There are also domestic policy issues arising from this upside-down supply pattern Since traditionally some 85% of domestic production is from Alberta, where the Province in oversimplified terms is the owner of the resource, domestic financial strains become evident when oil prices are high. Under Canadian circumstances, the revenue stream is increased still further because the higher prices also result in greater domestic production than would otherwise be the case. That Province has little difficulty with its fiscal arrangements for the reason everyone is helping to fund it through the payment of higher oil (indeed all energy) prices than would exist in an open trading market. At the present moderate prices, these strains are manageable, but the situation could become difficult once again at higher levels. This financial tension may be less than in the past since low-cost conventional production in Alberta is past its peak and the national output is becoming geographically more diversified. Oil is now flowing from the Hibernia field off Newfoundland and other nearby fields, such as Terra Nova, are being readied for production in a year or two. The first natural gas from off-shore Nova Scotia is expected in late 1999. There may also be significant oil and gas production from the northern Territories in the future. Nevertheless, a failure to appreciate the nature of this problem could conceivably lead to a repeat of the revenue imbalance that existed in the early 1970s and 80s. It is interesting that the present devolution of power to Scotland does not involve any major transfer of the revenues generated from the off-shore Scottish oil fields (whose output is larger than Alberta's) away from the central government of the U.K.

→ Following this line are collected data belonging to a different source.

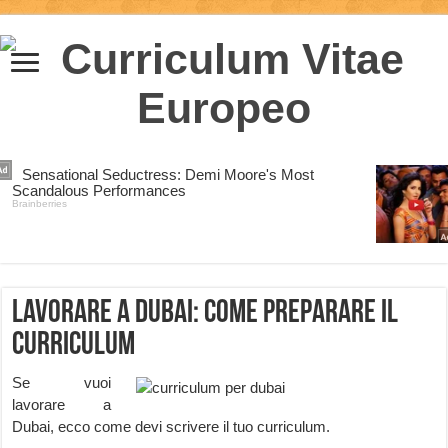
Lavorare a Dubai: come preparare il
curriculum
Se vuoi
lavorare a
Dubai, ecco come devi scrivere il tuo curriculum.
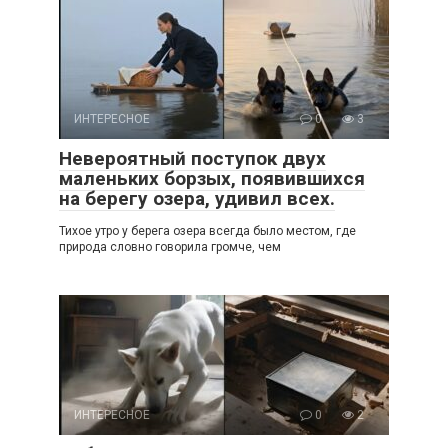
ИНТЕРЕСНОЕ
0
3
Невероятный поступок двух
маленьких борзых, появившихся
на берегу озера, удивил всех.
Тихое утро у берега озера всегда было местом, где
природа словно говорила громче, чем
ИНТЕРЕСНОЕ
0
2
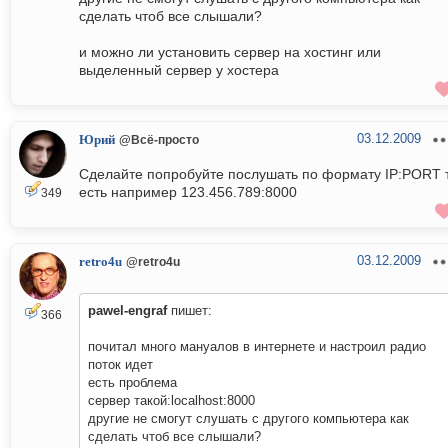
сделать чтоб все слышали?
и можно ли установить сервер на хостинг или
выделенный сервер у хостера
03.12.2009
Юрий
@Всё-просто
Сделайте попробуйте послушать по формату IP:PORT 
есть например 123.456.789:8000
349
03.12.2009
retro4u
@retro4u
pawel-engraf
пишет:
366
почитал много мануалов в интернете и настроил радио
поток идет
есть проблема
сервер такой:localhost:8000
другие не смогут слушать с другого компьютера как
сделать чтоб все слышали?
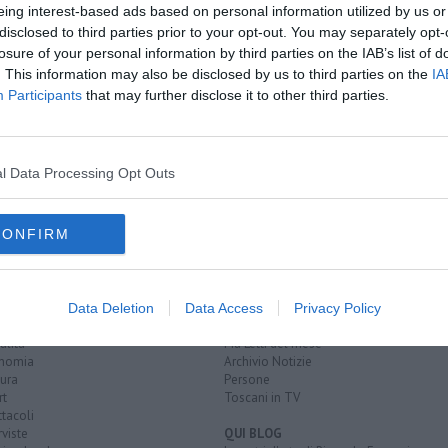
eing interest-based ads based on personal information utilized by us or
disclosed to third parties prior to your opt-out. You may separately opt-
losure of your personal information by third parties on the IAB’s list of
. This information may also be disclosed by us to third parties on the
IA
astiglione
Participants
that may further disclose it to other third parties.
lievo
papa francesco
crocifisso
parrocchia
santa trinita
l Data Processing Opt Outs
campanile
san pietro
cardinale
elia dalla costa
CONFIRM
EGORIE
RUBRICHE
naca
Le notizie di oggi
Data Deletion
Data Access
Privacy Policy
tica
Più Letti della settimana
alità
Più Letti del mese
nomia
Archivio Notizie
ura
Persone
rt
Toscani in TV
tacoli
rviste
QUI BLOG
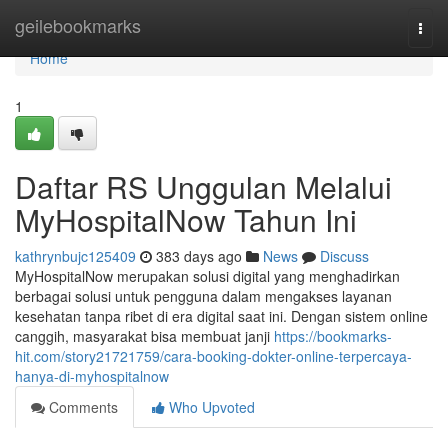
Home
geilebookmarks
Togg
navi
Home
1
Daftar RS Unggulan Melalui
MyHospitalNow Tahun Ini
kathrynbujc125409
383 days ago
News
Discuss
MyHospitalNow merupakan solusi digital yang menghadirkan
berbagai solusi untuk pengguna dalam mengakses layanan
kesehatan tanpa ribet di era digital saat ini. Dengan sistem online
canggih, masyarakat bisa membuat janji
https://bookmarks-
hit.com/story21721759/cara-booking-dokter-online-terpercaya-
hanya-di-myhospitalnow
Comments
Who Upvoted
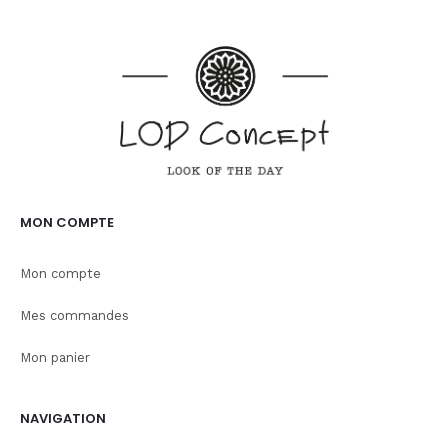
MON COMPTE
Mon compte
Mes commandes
Mon panier
NAVIGATION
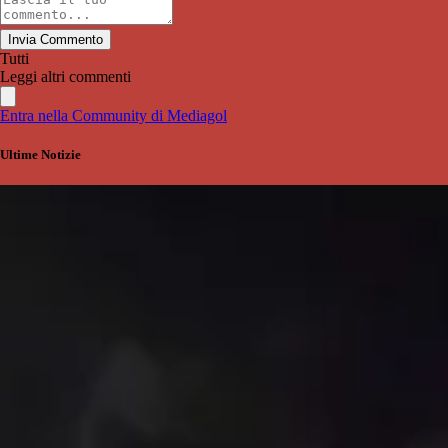
Invia Commento
Tutti
Leggi altri commenti
Entra nella Community di Mediagol
Ultime Notizie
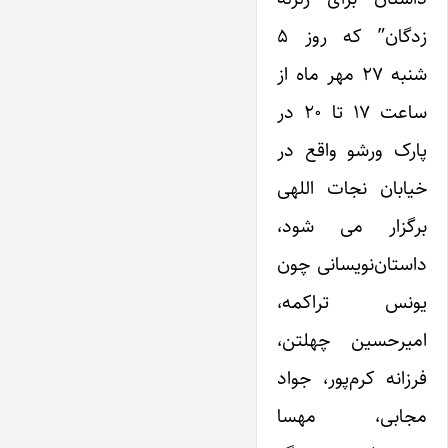
زدگان” که روز ۵
شنبه ۲۷ مهر ماه از
ساعت ۱۷ تا ۲۰ در
پارک ورشو واقع در
خیابان نجات اللهی
برگزار می شود،
داستان‌نویسانی چون
یونس تراکمه،
امیرحسین چهلتن،
فرزانه کرم‌پور، جواد
مجابی، مهسا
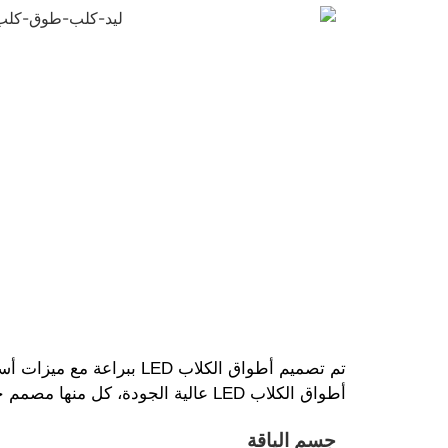
تم تصميم أطواق الكلاب ED
أطواق الكلاب LED عالية الجودة، كل منها مصمم خصيصًا لتلبية متطلبات التصميم وسيناريوهات الاستخدام المحددة.
جسم الياقة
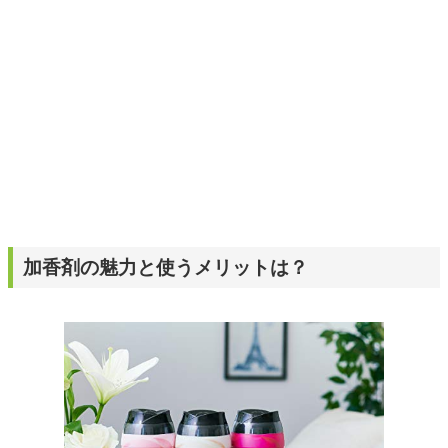
加香剤の魅力と使うメリットは？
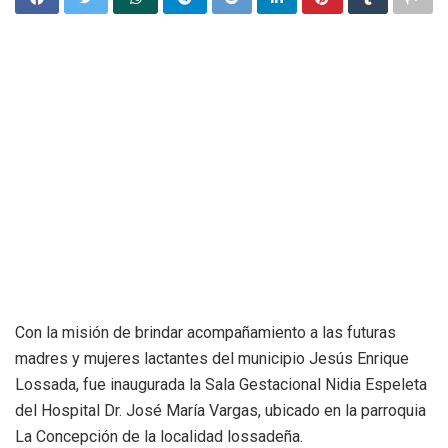
Con la misión de brindar acompañamiento a las futuras
madres y mujeres lactantes del municipio Jesús Enrique
Lossada, fue inaugurada la Sala Gestacional Nidia Espeleta
del Hospital Dr. José María Vargas, ubicado en la parroquia
La Concepción de la localidad lossadeña.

The Current Surplus in Oil Production Capacity

The effective surplus installed oil production capacity around the world (mainly in the Middle East) is probably about five million barrels per day (mb/d). Both world oil consumption and production have been increasing an average of about one mb/d per year with total output in 1998 some 73 mb/d. After another decade, there may still be the same surplus capacity but, with the greater output of some 83 mb/d expected then, a gradual tightening is to be expected in the system. Authors such as Duncan (2) are probably correct in noting that the peak in per capita world oil production (or consumption) was passed some twenty years ago. However, world oil consumption over the past 16 years has been remarkably constant at some 4.43 barrels per capita despite wide price fluctuations, wars and economic cycles.(3) The probable reason for this extraordinary stability in an otherwise quite unpredictable system, is that world consumption is divided between two quite different groups of people - about one billion people in the developed world consume a great deal of oil and about five billion in the developing countries consume much less. The rich countries have been gradually increasing the efficiency with which they utilize oil and other forms of energy but the poorer countries are at a stage of expanding infrastructure and are rapidly acquiring more vehicles with the result they need more oil no matter what the efficiency of its use. A rough balance between the two effects results in constant world per capita consumption.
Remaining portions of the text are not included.